TRY IT
Please give again, exactly, every line of the material from the one containing "Til stævnets sidste nat er det" to the end, including both of those lines.

DATA UNDER STUDY
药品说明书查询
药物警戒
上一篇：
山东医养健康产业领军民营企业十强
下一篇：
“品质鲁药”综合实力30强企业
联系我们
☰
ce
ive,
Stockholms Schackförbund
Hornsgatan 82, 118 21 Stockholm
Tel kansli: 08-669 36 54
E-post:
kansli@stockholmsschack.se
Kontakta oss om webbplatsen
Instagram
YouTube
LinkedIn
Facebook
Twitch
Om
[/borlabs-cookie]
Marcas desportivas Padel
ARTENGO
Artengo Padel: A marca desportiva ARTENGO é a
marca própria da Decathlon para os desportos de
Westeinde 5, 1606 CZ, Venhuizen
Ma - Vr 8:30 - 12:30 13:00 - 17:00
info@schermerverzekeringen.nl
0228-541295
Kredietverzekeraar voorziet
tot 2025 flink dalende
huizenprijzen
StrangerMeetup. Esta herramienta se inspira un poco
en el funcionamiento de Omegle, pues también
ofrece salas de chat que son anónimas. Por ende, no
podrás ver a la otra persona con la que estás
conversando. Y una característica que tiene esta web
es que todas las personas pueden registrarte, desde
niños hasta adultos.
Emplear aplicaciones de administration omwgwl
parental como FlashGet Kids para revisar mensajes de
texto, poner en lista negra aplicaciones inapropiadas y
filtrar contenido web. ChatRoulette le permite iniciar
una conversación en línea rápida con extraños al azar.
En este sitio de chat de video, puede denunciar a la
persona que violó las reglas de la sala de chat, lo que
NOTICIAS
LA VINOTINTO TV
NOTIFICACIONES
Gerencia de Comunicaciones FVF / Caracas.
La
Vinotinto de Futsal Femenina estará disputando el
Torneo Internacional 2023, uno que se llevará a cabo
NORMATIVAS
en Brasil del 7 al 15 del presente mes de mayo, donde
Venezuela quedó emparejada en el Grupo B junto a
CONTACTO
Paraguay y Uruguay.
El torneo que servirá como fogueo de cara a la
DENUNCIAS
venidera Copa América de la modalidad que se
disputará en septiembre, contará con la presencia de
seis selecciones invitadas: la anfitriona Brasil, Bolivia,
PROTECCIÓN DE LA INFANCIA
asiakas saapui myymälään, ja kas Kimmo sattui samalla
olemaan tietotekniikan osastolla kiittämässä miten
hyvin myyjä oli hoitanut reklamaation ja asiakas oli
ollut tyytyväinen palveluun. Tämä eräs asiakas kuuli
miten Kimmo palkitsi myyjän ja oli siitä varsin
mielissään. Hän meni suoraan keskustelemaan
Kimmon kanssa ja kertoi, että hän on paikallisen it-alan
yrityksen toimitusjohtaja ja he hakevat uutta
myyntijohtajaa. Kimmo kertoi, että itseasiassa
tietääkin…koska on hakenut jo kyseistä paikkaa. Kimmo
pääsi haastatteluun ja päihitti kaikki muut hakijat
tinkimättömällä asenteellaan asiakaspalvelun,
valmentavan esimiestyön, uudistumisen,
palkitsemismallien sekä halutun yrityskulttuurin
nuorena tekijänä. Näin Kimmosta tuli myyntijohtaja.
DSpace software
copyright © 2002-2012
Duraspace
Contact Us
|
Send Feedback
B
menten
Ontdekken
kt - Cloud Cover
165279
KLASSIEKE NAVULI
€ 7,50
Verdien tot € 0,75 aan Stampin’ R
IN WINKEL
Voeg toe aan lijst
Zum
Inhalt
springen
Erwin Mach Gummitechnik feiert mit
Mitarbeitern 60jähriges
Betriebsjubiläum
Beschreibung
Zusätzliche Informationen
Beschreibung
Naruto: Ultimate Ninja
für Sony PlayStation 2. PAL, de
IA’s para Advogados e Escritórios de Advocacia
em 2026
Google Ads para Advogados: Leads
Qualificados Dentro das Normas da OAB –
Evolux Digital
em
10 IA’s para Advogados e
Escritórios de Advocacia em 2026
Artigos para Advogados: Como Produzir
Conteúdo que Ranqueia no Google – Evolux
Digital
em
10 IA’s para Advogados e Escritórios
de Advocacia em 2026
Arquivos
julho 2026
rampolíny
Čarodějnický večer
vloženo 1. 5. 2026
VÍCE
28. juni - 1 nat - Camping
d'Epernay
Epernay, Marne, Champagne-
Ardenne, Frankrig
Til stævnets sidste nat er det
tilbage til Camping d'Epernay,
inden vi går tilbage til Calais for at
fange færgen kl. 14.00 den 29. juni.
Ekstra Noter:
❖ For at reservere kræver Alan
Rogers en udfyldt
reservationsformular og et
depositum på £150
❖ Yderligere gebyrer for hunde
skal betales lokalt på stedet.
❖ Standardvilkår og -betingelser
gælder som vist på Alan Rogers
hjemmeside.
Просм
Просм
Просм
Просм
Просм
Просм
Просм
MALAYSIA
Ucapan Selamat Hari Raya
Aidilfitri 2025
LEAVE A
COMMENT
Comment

TASK RESULT
Til stævnets sidste nat er det
tilbage til Camping d'Epernay,
inden vi går tilbage til Calais for at
fange færgen kl. 14.00 den 29. juni.
Ekstra Noter:
❖ For at reservere kræver Alan
Rogers en udfyldt
reservationsformular og et
depositum på £150
❖ Yderligere gebyrer for hunde
skal betales lokalt på stedet.
❖ Standardvilkår og -betingelser
gælder som vist på Alan Rogers
hjemmeside.
Просм
Просм
Просм
Просм
Просм
Просм
Просм
MALAYSIA
Ucapan Selamat Hari Raya
Aidilfitri 2025
LEAVE A
COMMENT
Comment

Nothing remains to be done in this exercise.